### WHAT YOU WILL DO
From the entries below, gather each line containing the word "dürfen".

### MATERIAL PROVIDED
☆ ☆ ☆ ☆
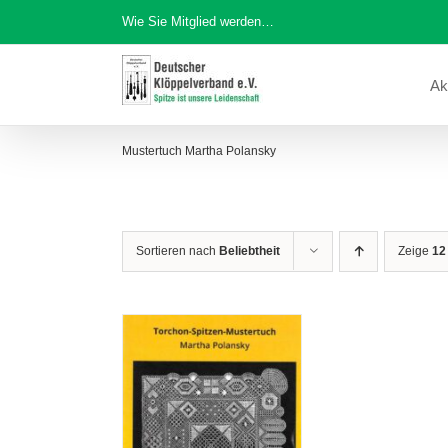
Zum
Wie Sie Mitglied werden…
Inhalt
springen
Ak
Mustertuch Martha Polansky
Sortieren nach
Beliebtheit
Zeige
12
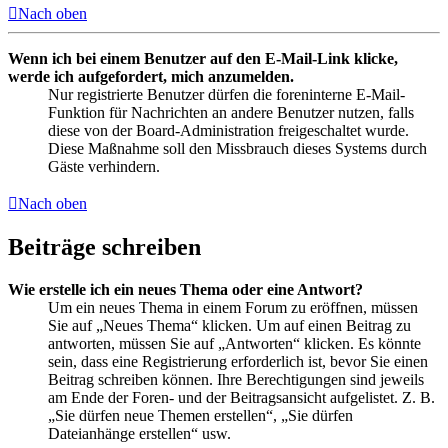
Nach oben
Wenn ich bei einem Benutzer auf den E-Mail-Link klicke,
werde ich aufgefordert, mich anzumelden.
Nur registrierte Benutzer dürfen die foreninterne E-Mail-
Funktion für Nachrichten an andere Benutzer nutzen, falls
diese von der Board-Administration freigeschaltet wurde.
Diese Maßnahme soll den Missbrauch dieses Systems durch
Gäste verhindern.
Nach oben
Beiträge schreiben
Wie erstelle ich ein neues Thema oder eine Antwort?
Um ein neues Thema in einem Forum zu eröffnen, müssen
Sie auf „Neues Thema“ klicken. Um auf einen Beitrag zu
antworten, müssen Sie auf „Antworten“ klicken. Es könnte
sein, dass eine Registrierung erforderlich ist, bevor Sie einen
Beitrag schreiben können. Ihre Berechtigungen sind jeweils
am Ende der Foren- und der Beitragsansicht aufgelistet. Z. B.
„Sie dürfen neue Themen erstellen“, „Sie dürfen
Dateianhänge erstellen“ usw.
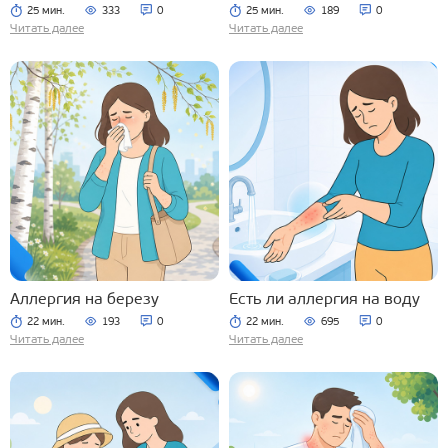
25 мин.
333
0
25 мин.
189
0
Читать далее
Читать далее
Аллергия на березу
Есть ли аллергия на воду
22 мин.
193
0
22 мин.
695
0
Читать далее
Читать далее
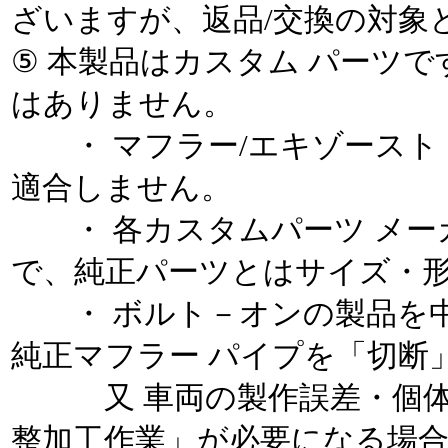
ざいますが、返品/交換の対象
⑤ 本製品はカスタム パーツ
はありません。
・ マフラー/エキゾースト
適合しません。
・ 各カスタムパーツ メー
で、純正パーツとはサイズ・
・ ボルト－オンの製品を中
純正マフラー パイプを「切断
又 車両の製作誤差・個体
整加工作業」が必要になる場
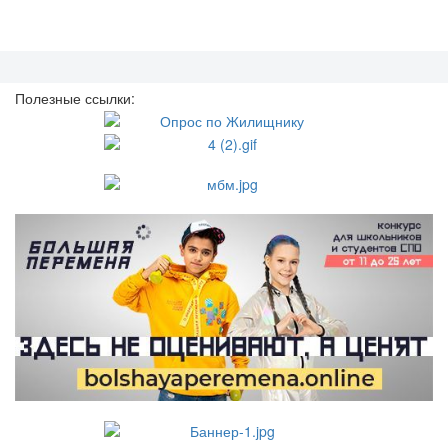
Полезные ссылки:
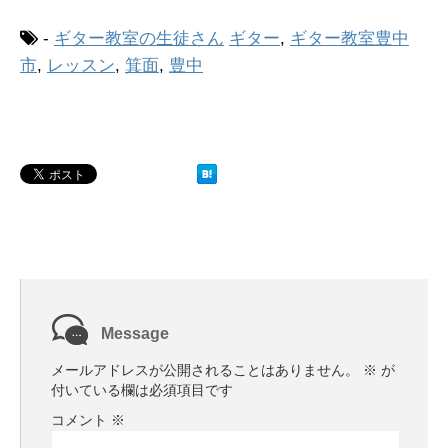
-
ギター教室の生徒さん
ギター
,
ギター教室豊中
市
,
レッスン
,
箕面
,
豊中
Message
メールアドレスが公開されることはありません。
※
が
付いている欄は必須項目です
コメント
※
☆ ☆ ☆ ☆
### RESPONSE AREA
Nur registrierte Benutzer dürfen die foreninterne E-Mail-
„Sie dürfen neue Themen erstellen“, „Sie dürfen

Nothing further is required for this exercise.